20 Jun 2017
A Data Lake is a large repository of data that offers easy availability of and access to internal or external data, both structured and unstructured.
With a universe of data at your disposal, true value is reflected in the ability to search and discover data in ways that may not have been considered before. Imagine, data from different systems and external sources all in one place! Great! But… the data must be searchable, scalable, and usable to support research activities, analytics discovery, modeling or even plain-old operational reporting.
In order to support the value of the Lake, NEOS proposes Zones, each of which has its own purposes and characteristics. As we will see, without an organized structure, data runs the risk of being co-mingled, unsearchable, and very quickly unusable.
As we dig deeper into the Data Lake concept, two basic definitions will become important: Ingestion and Curated Data.
- Ingestion is the ability to load data into the lake in its natural state, which may be unstructured, incomplete or maybe inaccurate.
- Curated data is data that has been ensured to a certain degree of quality and fidelity and is modeled to support specific business cases.
A properly zoned data lake will allow an organization the flexibility to quickly make available new sources of data while also providing the benefit of quality-checked and augmented data for downstream consumers. Data scientists can be given access to data for research, and consuming systems can reliably access the data needed for operational reporting or business analytics.
In all, NEOS recommends 5 Zones for a Data Lake: a Raw Zone, a Structured Zone, a Curated Zone, a Consumer Zone(s) and an Analytics Zone. Each of these Zones performs a specific function within a Data Lake.

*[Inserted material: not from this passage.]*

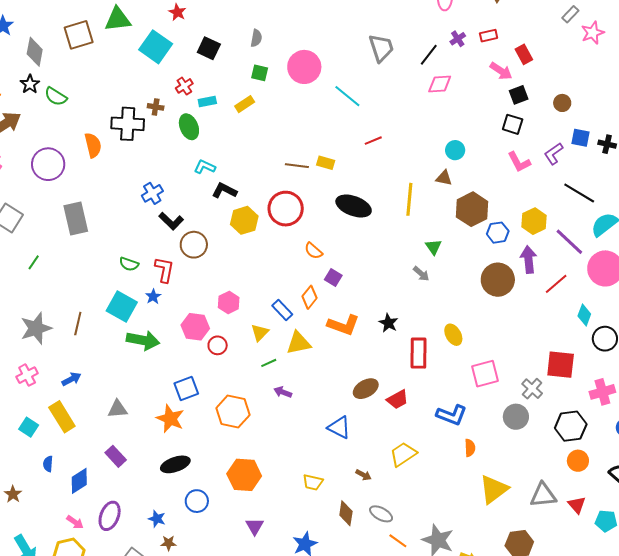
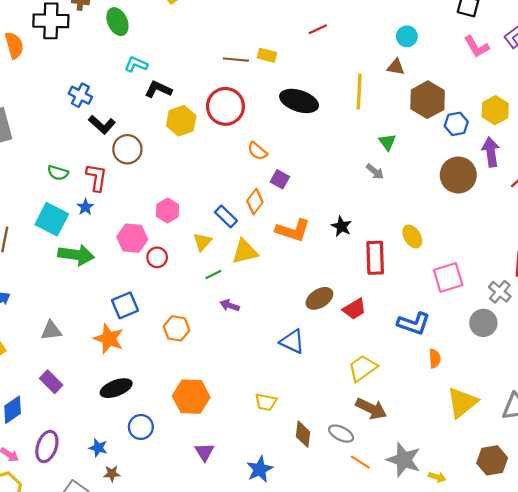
blue cross: (152, 193) -> (80, 95), turned -30
orange hexagon: (233, 411) -> (176, 328), size x0.7
brown arrow: (363, 475) -> (371, 409), moved, size x1.8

As its name implies, the Raw Zone in a Data Lake stores the data in its raw form. In most cases, this means that the data is not suitable for analytics or reporting use (e.g. every field is a text string). However, it may still provide value to data scientists. A general best practice, when ingesting data from a source, is to ingest all of the data from that source regardless of how much of it will currently be used by consumers. We call this a “touch it, take it” principle. There will be far more data in the Raw Zone than will ever exist in any other Zone of the Lake. As a result, the Raw Zone will contain attributes and columns from sources that may never make the journey to the Curated or Consumer Zones. Another best-practice is to establish the lineage of data, which is the exercise of formally tracking the origin of data elements as they enter the Lake. Establishing lineage and augmenting the lineage with data definitions and other management techniques, will allow users to search and understand the data in the Lake.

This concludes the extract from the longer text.